BEGIN

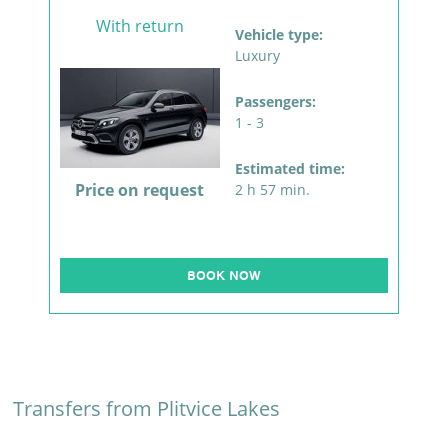
With return
Vehicle type:
Luxury
Passengers:
1 - 3
Estimated time:
Price on request
2 h 57 min.
BOOK NOW
Transfers from Plitvice Lakes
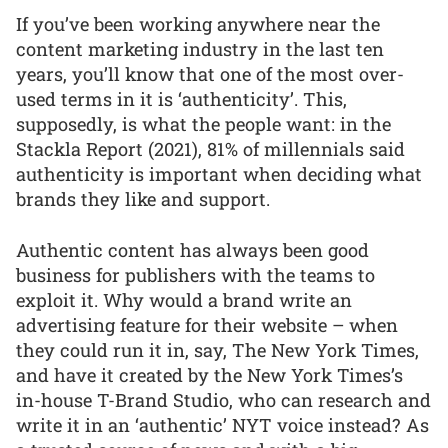
If you’ve been working anywhere near the
content marketing industry in the last ten
years, you’ll know that one of the most over-
used terms in it is ‘authenticity’. This,
supposedly, is what the people want: in the
Stackla Report (2021), 81% of millennials said
authenticity is important when deciding what
brands they like and support.
Authentic content has always been good
business for publishers with the teams to
exploit it. Why would a brand write an
advertising feature for their website – when
they could run it in, say, The New York Times,
and have it created by the New York Times’s
in-house T-Brand Studio, who can research and
write it in an ‘authentic’ NYT voice instead? As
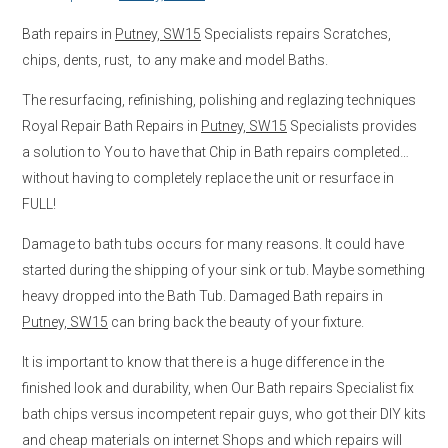
Bath repairs in
Putney, SW15
Specialists repairs Scratches,
chips, dents, rust, to any make and model Baths.
The resurfacing, refinishing, polishing and reglazing techniques
Royal Repair Bath Repairs in
Putney, SW15
Specialists provides
a solution to You to have that Chip in Bath repairs completed…
without having to completely replace the unit or resurface in
FULL!
Damage to bath tubs occurs for many reasons. It could have
started during the shipping of your sink or tub. Maybe something
heavy dropped into the Bath Tub. Damaged Bath repairs in
Putney, SW15
can bring back the beauty of your fixture.
It is important to know that there is a huge difference in the
finished look and durability, when Our Bath repairs Specialist fix
bath chips versus incompetent repair guys, who got their DIY kits
and cheap materials on internet Shops and which repairs will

END

#### What the exercise asks
Copy nothing but the lines above from the one with "Transfers from Plitvice Lakes" to the one with "they could run", inclusive, word for word. Leave every picture out.

#### Reply
Transfers from Plitvice Lakes
If you’ve been working anywhere near the
content marketing industry in the last ten
years, you’ll know that one of the most over-
used terms in it is ‘authenticity’. This,
supposedly, is what the people want: in the
Stackla Report (2021), 81% of millennials said
authenticity is important when deciding what
brands they like and support.
Authentic content has always been good
business for publishers with the teams to
exploit it. Why would a brand write an
advertising feature for their website – when
they could run it in, say, The New York Times,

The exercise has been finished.